Authors Sue Adobe Over AI Training With Pirated Books
Adobe Faces Lawsuit Over Alleged Use of Pirated Books in AI Training
Tech giant Adobe finds itself embroiled in controversy as Oregon author Elizabeth Lyon files a class-action lawsuit accusing the company of using illegally obtained books to train its SlimLM artificial intelligence model. The case shines new light on the ongoing battle between content creators and tech companies over copyright protections in the AI era.
The Core Allegations
Lyon, who writes nonfiction writing guides, claims Adobe incorporated her pirated works into SlimLM's training data without permission or compensation. Court documents allege Adobe relied on problematic datasets that trace back to Books3 - a collection containing approximately 191,000 copyrighted books allegedly scraped from pirate sites.
The complaint specifically targets SlimPajama-627B, the dataset Adobe acknowledges using for SlimLM's development. While publicly available, Lyon's legal team argues SlimPajama inherits copyright issues from its predecessor RedPajama, which directly incorporated Books3 content.
"Adobe took shortcuts," says Lyon's attorney Mark Rifkin. "They built commercial products using stolen creative work while bypassing proper licensing channels."

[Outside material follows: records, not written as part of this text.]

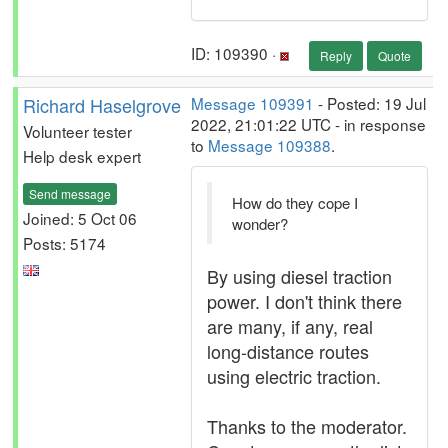
ID: 109390 ·
Reply
Quote
Richard Haselgrove
Message 109391
- Posted: 19 Jul
2022, 21:01:22 UTC - in response
Volunteer tester
to
Message 109388
.
Help desk expert
Send message
How do they cope I
Joined: 5 Oct 06
wonder?
Posts: 5174
By using diesel traction
power. I don't think there
are many, if any, real
long-distance routes
using electric traction.
Thanks to the moderator.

Industry-Wide Implications
This lawsuit doesn't exist in isolation. Several major tech players now face similar legal challenges:
- Apple confronted allegations last September regarding its Apple Intelligence system
- Anthropic settled a $1.5 billion case with authors just last month
- Salesforce received complaints in October about its AI training practices
The pattern suggests an industry-wide reckoning may be coming regarding how AI companies source their training materials.
Why This Case Matters
The outcome could reshape how tech firms approach AI development moving forward. Currently, many rely on massive datasets scraped from various online sources with questionable copyright status. A ruling against Adobe might force companies to:
- Implement stricter vetting processes for training data
- Develop new methods to compensate content creators
- Potentially limit what materials they can legally use
The stakes extend beyond financial penalties - it's fundamentally about determining fair compensation models for creative work fueling today's AI revolution.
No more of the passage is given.